Keeping up With Estimated Taxes
Even the most skilled craftsmen can only earn so much money working for others. Once they’ve hit the ceiling with employers, most have essentially two options if they want to earn more with their construction skills. They can take side jobs in their free time or start their own contracting businesses.
Frequently, the first leads to the second, which can lead to choppy income and more complicated tax returns. This is because in both instances, the craftsmen operate as sole proprietors, which makes them solely responsible for keeping up with federal and state taxes on those earnings.
Pay-as-you-go
Income and self-employment taxes are pay-as-you-go, which means you must pay the tax as you earn or receive income during the year or risk being fined by state and federal tax authorities for underpayment. Employers do this by withholding taxes from their employees’ paychecks based on their Form W-4 elections. When you work for yourself, you must make estimated tax payments every quarter.
As reported in the tax consequences of being a sole proprietor, many sole proprietors struggle to keep up with these taxes.

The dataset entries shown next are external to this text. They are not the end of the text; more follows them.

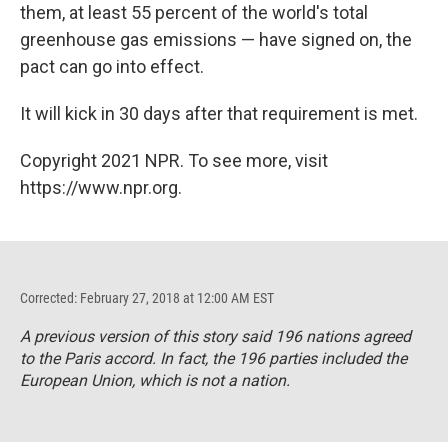
them, at least 55 percent of the world's total
greenhouse gas emissions — have signed on, the
pact can go into effect.
It will kick in 30 days after that requirement is met.
Copyright 2021 NPR. To see more, visit
https://www.npr.org.
Corrected: February 27, 2018 at 12:00 AM EST
A previous version of this story said 196 nations agreed
to the Paris accord. In fact, the 196 parties included the
European Union, which is not a nation.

In 2016, sole proprietorships accounted for about 27 percent of underpaid federal taxes, or more than $125 billion, according to IRS estimates.
Individuals — including sole proprietors, partners and S corporation shareholders — generally must pay estimated taxes, which are also used to pay the self-employment tax and alternative minimum tax, if they expect to owe the Internal Revenue Service $1,000 or more in a tax year.
If your 2018 adjusted gross income was $150,000 or less, you could likely avoid IRS underpayment penalties if you paid the lesser of either 90 percent of the year’s income tax liability or 100 percent of your income tax liability from 2017.
If your income surges, however, you will want to pay additional estimated taxes to avoid a nasty bill come tax time.
Going part time
As an example, let’s say that after seven years of working as an installer for aluminum siding, gutter, painting and roofing contractors, you decided in late 2017 to start doing handyman work on the side. On Sept. 1, you started working 15 hours a week at $35 an hour and earned $8,925 in the fourth quarter.
To calculate your estimated tax on that income, you downloaded and filled out the IRS Form 1040-ES worksheet (PDF) and made an estimated payment for the final period of the year (Sept. 1 to Dec. 31) by the Jan. 15, 2018 deadline.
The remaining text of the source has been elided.